In rejecting a treating physician's opinion because it is inconsistent with the source's own medical records, an ALJ must identify a "genuine" inconsistency. Schink v. Comm'r of Soc. Sec., 935 F.3d 1245, 1262 (11th Cir. 2019) (per curiam). A failure to do so is reversible error. Lewis, 125 F.3d at 1440. In the context of mental and emotional disorders, we have explained that it is not enough for the ALJ to merely point to "positive or neutral observations that create, at most, a trivial and indirect tension with the treating physician's opinion by proving no more than that the claimant's impairments are not all-encompassing." Simon v. Comm'r, Soc. Sec. Admin., 7 F.4th 1094, 1107 (11th Cir. 2021) (quoting Lewis, 125 F.3d at 1440). We have also observed that when evaluating a claimant's medical records, an ALJ must consider the fundamental differences between the relaxed, controlled setting of a medical clinic and the more stressful environment of a workplace. Id.
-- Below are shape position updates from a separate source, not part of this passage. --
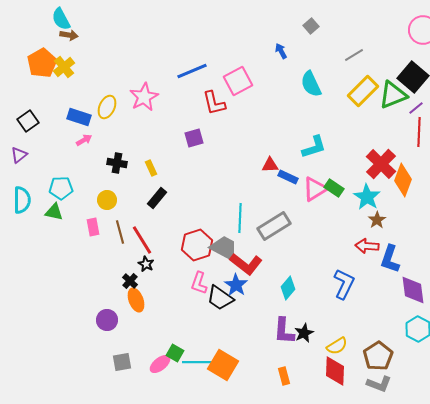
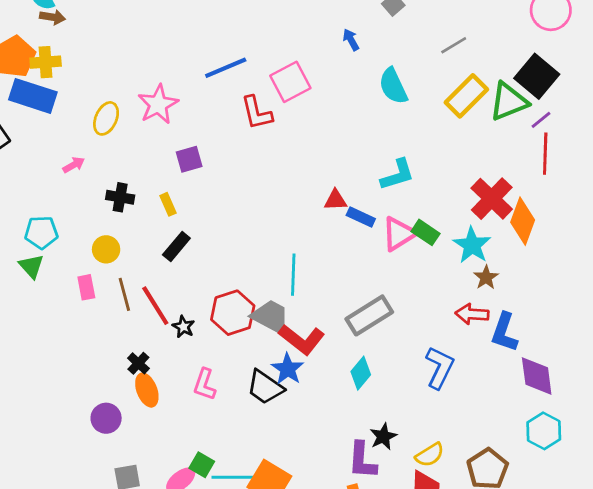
yellow cross: (64, 67) -> (46, 62), turned 35
blue rectangle: (79, 117) -> (33, 96), moved, size x1.4
purple square: (194, 138) -> (189, 159), moved
green triangle: (54, 212) -> (31, 266), turned 36
gray rectangle: (274, 226) -> (369, 315), moved
black star: (146, 264) -> (183, 327), moved
pink L-shape: (199, 283) -> (205, 384), moved
purple L-shape: (284, 331) -> (362, 460), moved

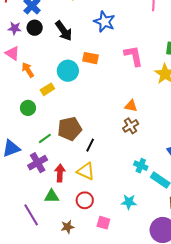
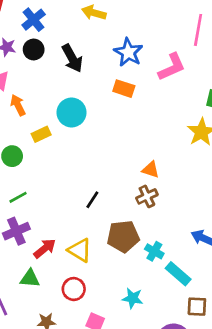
pink L-shape: (133, 56) -> (172, 67), moved, turned 70
orange rectangle: (91, 58) -> (124, 89), moved
brown pentagon: (70, 129) -> (123, 236), moved
green line: (45, 138) -> (18, 197), moved
black line: (90, 145) -> (92, 200), moved
red arrow: (60, 173) -> (45, 248), turned 42

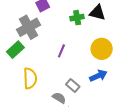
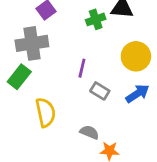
gray cross: (29, 27) -> (32, 43), turned 30
gray rectangle: (73, 85) -> (100, 91), moved

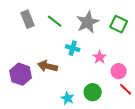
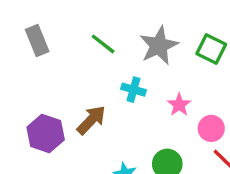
gray rectangle: (28, 19) -> (37, 41), moved
brown arrow: (48, 66) -> (91, 120), turned 120

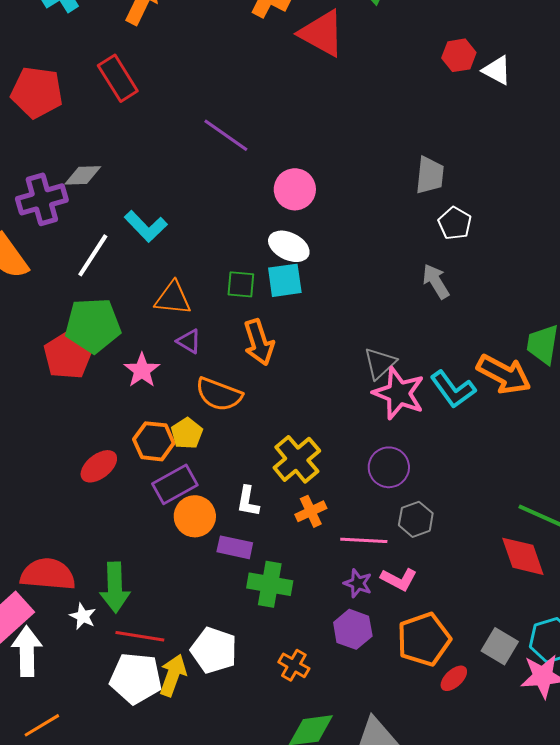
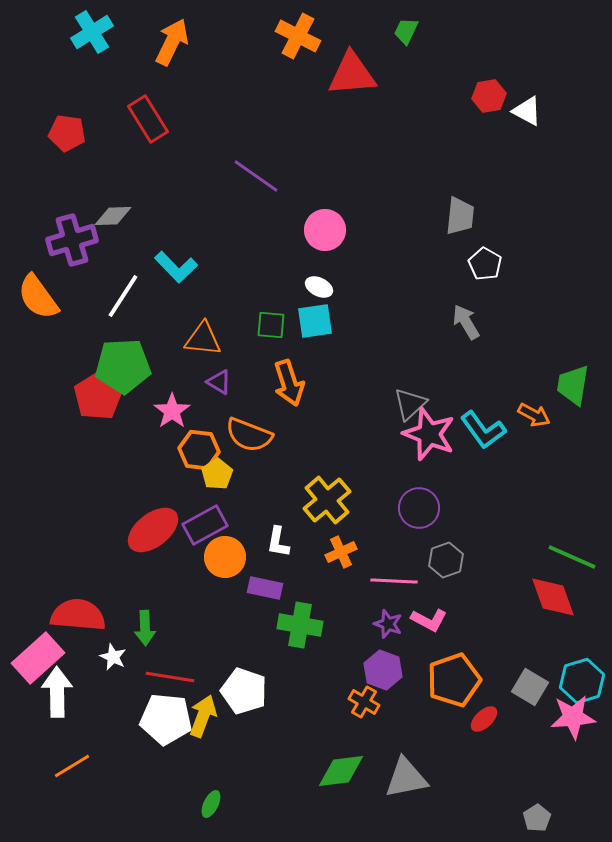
red triangle: (322, 33) -> (352, 74), turned -34
red pentagon: (37, 92) -> (67, 133), size x0.7
white ellipse: (289, 246) -> (319, 287), size x0.7
orange arrow: (504, 374) -> (534, 415), size x0.6
orange hexagon: (154, 441) -> (199, 450), moved
red ellipse: (99, 466) -> (153, 530), moved, size x1.4
green arrow: (115, 587) -> (145, 628), size x0.7
orange cross: (294, 665) -> (364, 702), moved

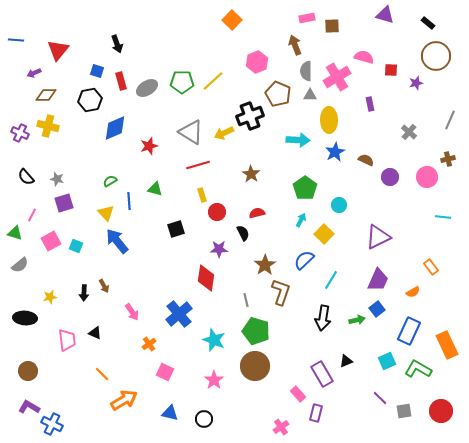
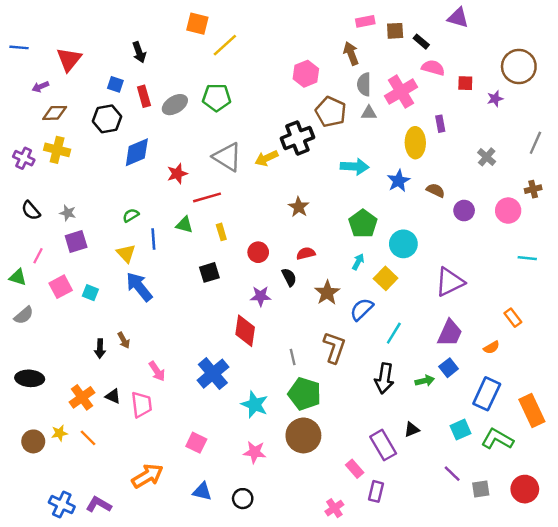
orange square: (232, 20) -> (197, 24), moved, turned -30
black rectangle: (428, 23) -> (421, 42), moved
yellow line: (213, 81) -> (225, 45), moved
yellow ellipse: (329, 120) -> (415, 143), moved
red line: (198, 165) -> (207, 197), moved
yellow rectangle: (202, 195) -> (221, 232), moved
cyan circle: (339, 205) -> (403, 244), size x1.5
brown star: (265, 265) -> (327, 293), moved
yellow star: (50, 297) -> (59, 433), moved
pink trapezoid: (67, 340) -> (142, 405), moved
orange cross: (149, 344) -> (82, 397), moved, size x1.5
orange line: (102, 374) -> (88, 438), moved
pink star: (214, 380) -> (255, 452), turned -30
purple L-shape: (29, 407) -> (99, 505), moved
The ALJ has a basic duty to develop a full and fair record. See 20 C.F.R. § 416.912(b); Graham v. Apfel, 129 F.3d 1420, 1422 (11th Cir. 1997) ("Because a hearing before an ALJ is not an adversary proceeding, the ALJ has a basic obligation to develop a full and fair record."). As such, when the evidence received from a medical source is inadequate to determine whether the claimant is disabled, the ALJ should take steps to resolve the inadequacy-including recontacting the medical source, requesting additional evidence from the claimant, or asking the claimant to undergo a consultative examination. 20 C.F.R. §§ 404.1520b(b)(2). However, an ALJ has no obligation to further develop the record when the available evidence is sufficient to make a disability determination. See Kelley v. Heckler, 761 F.2d 1538, 1540 (11th Cir. 1985) (per curiam) (explaining that a showing of prejudice, or a showing that the ALJ did not have all of the relevant evidence before him in the record or did not consider all of the evidence in the record, must be made before requiring remand); Wilson v. Apfel, 179 F.3d 1276, 1278 (11th Cir. 1999) (per curiam) (holding that the record, "which included the opinions of several physicians . . ., was sufficient for a decision and additional expert testimony was unnecessary.").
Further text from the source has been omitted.